Cicero – excerpts from De Officiis

  • Early on, Cicero offers proscriptions for young and old alike on how to spend their public time in the service of friends, each other, and most of all the state.  The young should labor physically while the older should labor mentally.  No one is urged to remain in a state of leisure.  A contradiction with Plato?
  • For the public (magistrate), he should bear in mind that “he represents the state and that it is his duty to uphold its honour and its dignity, to enforce the law, to dispense to all their constitutional rights” whereas the private citizen should “live on fair and equal terms with his fellow citizens, with a spirit neither servile or groveling nor yet domineering” . . . and he should work toward the good of the state.
  • The non-citizen shouldn’t meddle in the Roman public. . . it’s not their business (127).
  • The view of “Nature’s demands” here has changed a bit perhaps from the Greeks.  According to Cicero, the performance of these functions is nothing immoral; however, speaking about them in public is a problem. . . so we have our first reading that confronts issues of censorship.
  • An interesting construction of Nature as a proprietous entity concerned with modesty.
  • The public appearance – adornment, physical stature and dignity – are essential for the outward visible propriety of the Ciceronian public figure.  Interestingly, Cicero usually persuades toward the middle road in his recommendations of public presentation – not too boorish/crass and not too flamboyant/extreme.
  • The distinction between oratory and conversation is a distinction between public and private speech.
  • In the section “The Proper Home” we get a peek into what sort of private life Cicero advocates in his writing.  We get directives about how not to be the nuveau riche, and how a homeowner should bring honor on his house, not the converse.
  • For Cicero, the most important lesson is to keep impulse subservient to reason.
  • Though likely obvious, Cicero classes and renders silent the lower in his section on vulgarity and being liberal (153-5).

Cicero – excerpts from De Oratore

  • Cicero believes eloquence comes from the “accomplishments of learned men” whereas his friend believes it’s a skill attributable to a kind of talent and practice.
  • Historically, Romans have sought after eloquence in order to be good citizens (4).
  • Assembly speech is considered first in this emulation of Phaedrus.  The distinction between man and beast rooted in the art of speech is noted on 7L.  This is almost verbatim from Aristotle’s section on men and beasts and the difference between the two.
  • The art of eloquence is certainly an organ of the state to prevent conflict in this piece.  (15).
  • Wisdom and truth make the orator – not mere ornamentation (17).
  • A marriage between truthful speech (philosophy) and eloquent speech (rhetoric/oratory) is the ideal public speaker for Cicero (18).
  • A comment on ornamentation without matter )sophism) at the top of 19.
  • The proper concern of an orator is “language of power and elegance accommodated to the feeling and understandings of mankind” (20).  This view of the rhetor certainly has an obligation toward the public.
  • The difference between speakers in this piece is two:  Crassus feels like rhetoric is what founded the state and what makes the state glorious.  S. feels that the state was founded on good laws and good decision making.  For S. oratory needs to stay in the courts, assemblies and public life – not the conversational private life of this fantastic Italian villa! (Sections 8 – 12)
    • Crassus states that oratory is one of the greatest accomplishments that a nation can have.
      He extols the power that oratory can give to a person- including the ability to maintain civil rights, words to defend oneself, and the ability to revenge oneself on a wicked person.
      The ability to converse is what gives mankind our advantage over other animals and nature.
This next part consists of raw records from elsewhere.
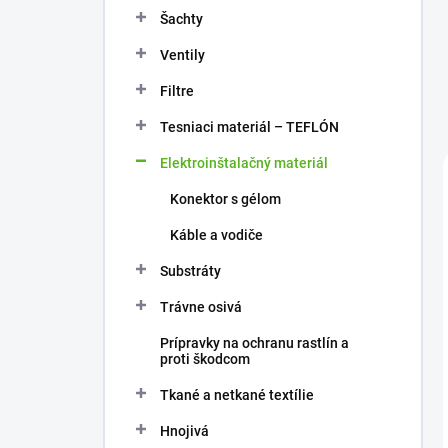
Šachty
Ventily
Filtre
Tesniaci materiál – TEFLÓN
Elektroinštalačný materiál
Konektor s gélom
Káble a vodiče
Substráty
Trávne osivá
Prípravky na ochranu rastlín a
proti škodcom
Tkané a netkané textílie
Hnojivá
It is what creates civilization. Since speech is so important, why should we not use it to the benefit of oneself, other individuals, and even the entire State?
    • Scaevola agrees with Crassus’s points except for two.
      Scaevola does not feel that orators are what created social communities and he questions the superiority of the orator if there were no assemblies, courts, etc.
      It was good decision making and laws that formed society, not eloquence. Was Romulus an orator? Scaevola says that there are more examples of damage done by orators than good, and he could cite many instances.
      There are other factors of civilization that are more important than orator: ancient ordinances, traditions, augury, religious rites and laws, private individual laws.
      Had Scaevola not been in Crassus’s domain, Scaevola would take Crassus to court and argue over his assertions, a place where oratory belongs.
      Courts, assemblies and the Senate are where oratory should remain, and Crassus should not extend the scope of oratory beyond these places. That is too sweeping for the profession of oratory.
    • Crassus replies that he has heard Scaevola’s views before, in many works including Plato ’s Gorgias. However, he does not agree with their viewpoint. In respects to Gorgias, Crassus reminds that, while Plato was making fun of orators, Plato himself was the ultimate orator. If the orator was nothing more than a speaker without the knowledge of oratory, how is it possible that the most revered people are skilled orators? The best speakers are those who have a certain “style”, which is lost, if the speaker does not comprehend the subject matter on which he is speaking.
  • Antonius notes that the education that Crassus describes in the ideal orator is really difficult to discover because it’s a sort of polymathism. . .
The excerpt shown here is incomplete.